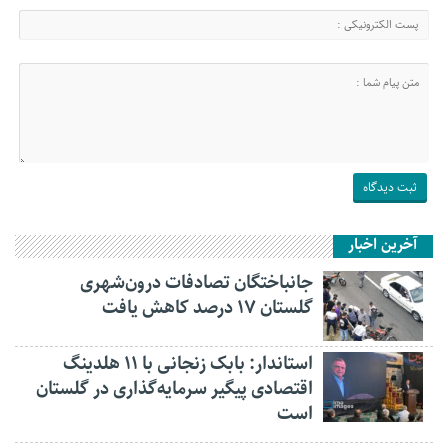
آخرین اخبار
جانباختگان تصادفات درون‌شهری
گلستان ۱۷ درصد کاهش یافت
استاندار: بابک زنجانی با ۱۱ هلدینگ
اقتصادی پیگیر سرمایه‌گذاری در گلستان
است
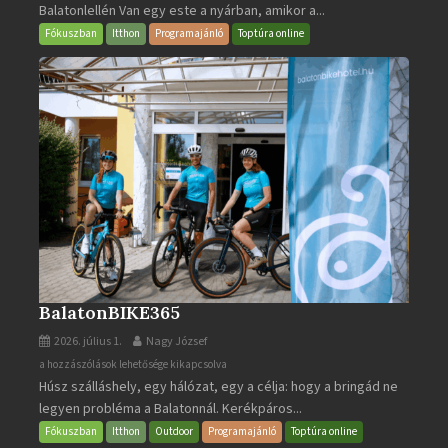
Balatonlellén Van egy este a nyárban, amikor a...
2026
bejegyzéshez
Fókuszban
Itthon
Programajánló
Toptúra online
BalatonBIKE365
2026. július 1.
Nagy József
BalatonBIKE365
a hozzászólások lehetősége kikapcsolva
Húsz szálláshely, egy hálózat, egy a célja: hogy a bringád ne
bejegyzéshez
legyen probléma a Balatonnál. Kerékpáros...
Fókuszban
Itthon
Outdoor
Programajánló
Toptúra online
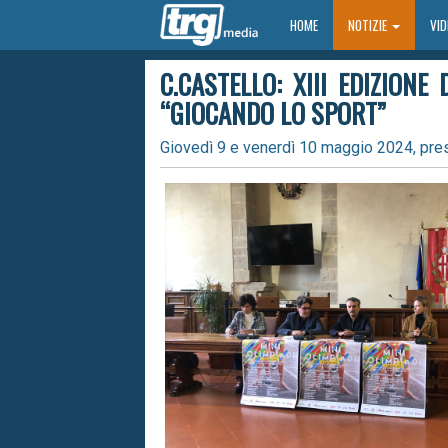
HOME
HOME
NOTIZIE
VI
C.CASTELLO: XIII EDIZIONE 
“GIOCANDO LO SPORT”
Giovedì 9 e venerdì 10 maggio 2024, presso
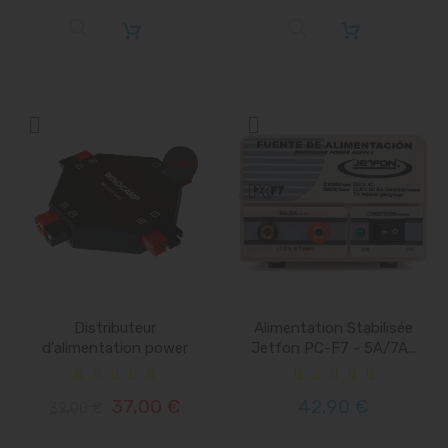
Vente
Distributeur
Alimentation Stabilisée
d'alimentation power
Jetfon PC-F7 - 5A/7A...
pole 30A 4...
37,00 €
42,90 €
39,00 €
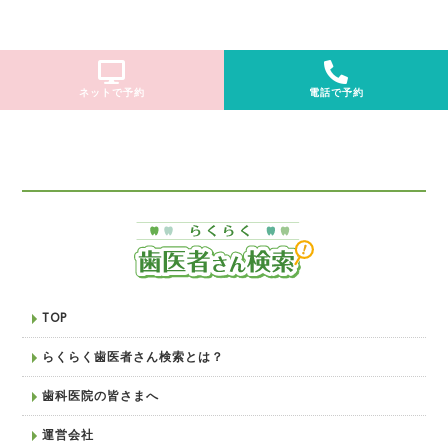
ネットで予約
電話で予約
TOP
らくらく歯医者さん検索とは？
歯科医院の皆さまへ
運営会社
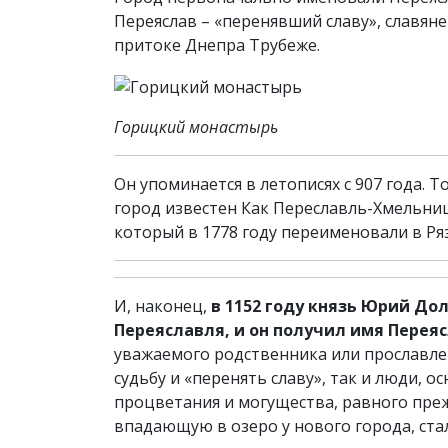
Переяслав – «перенявший славу», славян
притоке Днепра Трубеже.
Горицкий монастырь
Он упоминается в летописях с 907 года. Т
город известен Как Переславль-Хмельницк
который в 1778 году переименовали в Ря
И, наконец,
в 1152 году князь Юрий До
Переяславля, и он получил имя Перея
уважаемого родственника или прославле
судьбу и «перенять славу», так и люди, 
процветания и могущества, равного преж
впадающую в озеро у нового города, ста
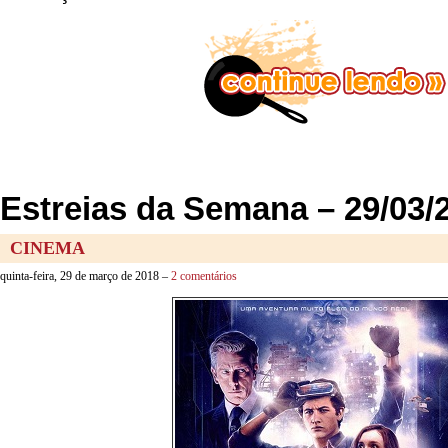
Estreias da Semana – 29/03/
CINEMA
quinta-feira, 29 de março de 2018 –
2 comentários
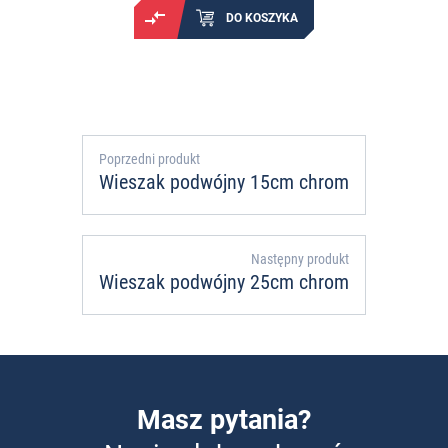
DO KOSZYKA
Poprzedni produkt
Wieszak podwójny 15cm chrom
Następny produkt
Wieszak podwójny 25cm chrom
Masz pytania?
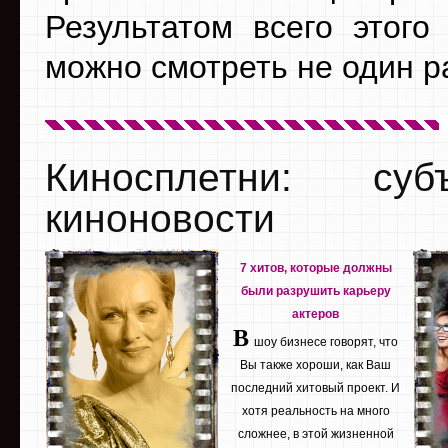
Результатом всего этого
можно смотреть не один р
Киносплетни: су
киноновости
7 хитов, которые должны
были разрушить карьеру
актеров
В
шоу бизнесе говорят, что
Вы также хороши, как Ваш
последний хитовый проект. И
хотя реальность на много
сложнее, в этой жизненной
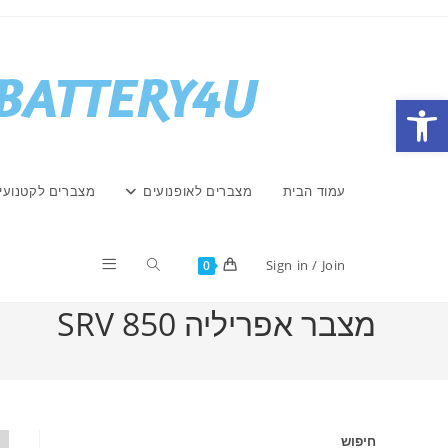
Ski
t
conten
פתח סרגל נגישות
עמוד הבית
מצברים לאופנועים
מצברים לקטנועי
Toggle
Sign in / Join
0
מצבר אפריליה SRV 850
website
search
חיפוש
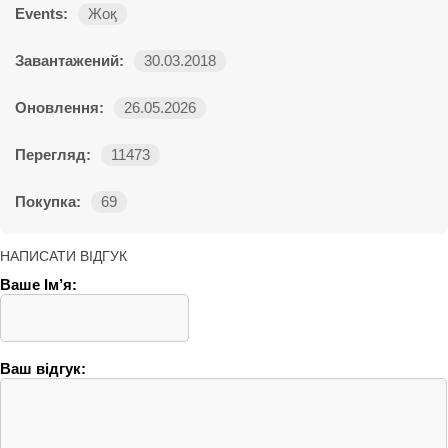
Events:
Жоқ
Завантажений:
30.03.2018
Оновлення:
26.05.2026
Перегляд:
11473
Покупка:
69
НАПИСАТИ ВІДГУК
Ваше Ім’я:
Ваш відгук:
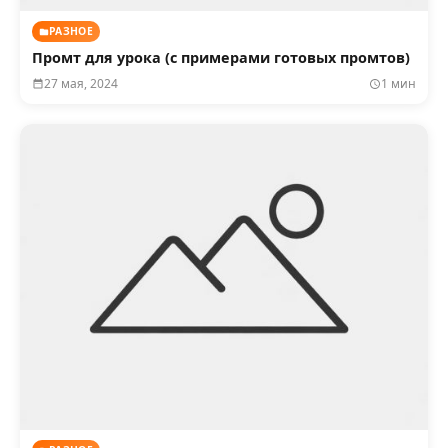
РАЗНОЕ
Промт для урока (с примерами готовых промтов)
27 мая, 2024
1 мин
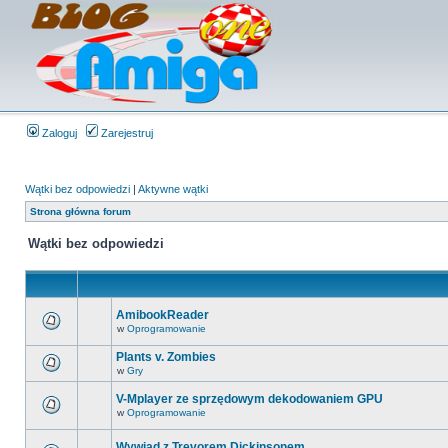
Zaloguj
Zarejestruj
Wątki bez odpowiedzi
|
Aktywne wątki
Strona główna forum
Wątki bez odpowiedzi
AmibookReader
w
Oprogramowanie
Plants v. Zombies
w
Gry
V-Mplayer ze sprzędowym dekodowaniem GPU
w
Oprogramowanie
Wywiad z Trevorem Dickinsonem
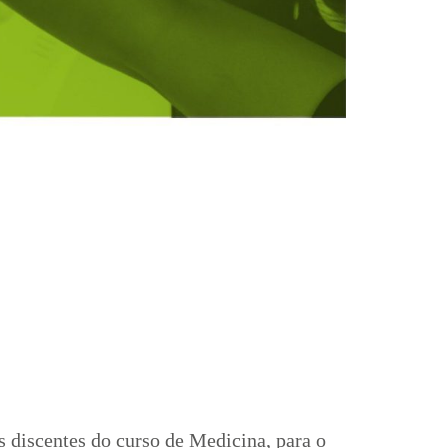
s discentes do curso de Medicina, para o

▶ WHAT YOU HAVE TO DO:
The answer is each line in which the word "chrom" occurs, copied from the material above.

▶ SOLUTION:
Wieszak podwójny 15cm chrom
Wieszak podwójny 25cm chrom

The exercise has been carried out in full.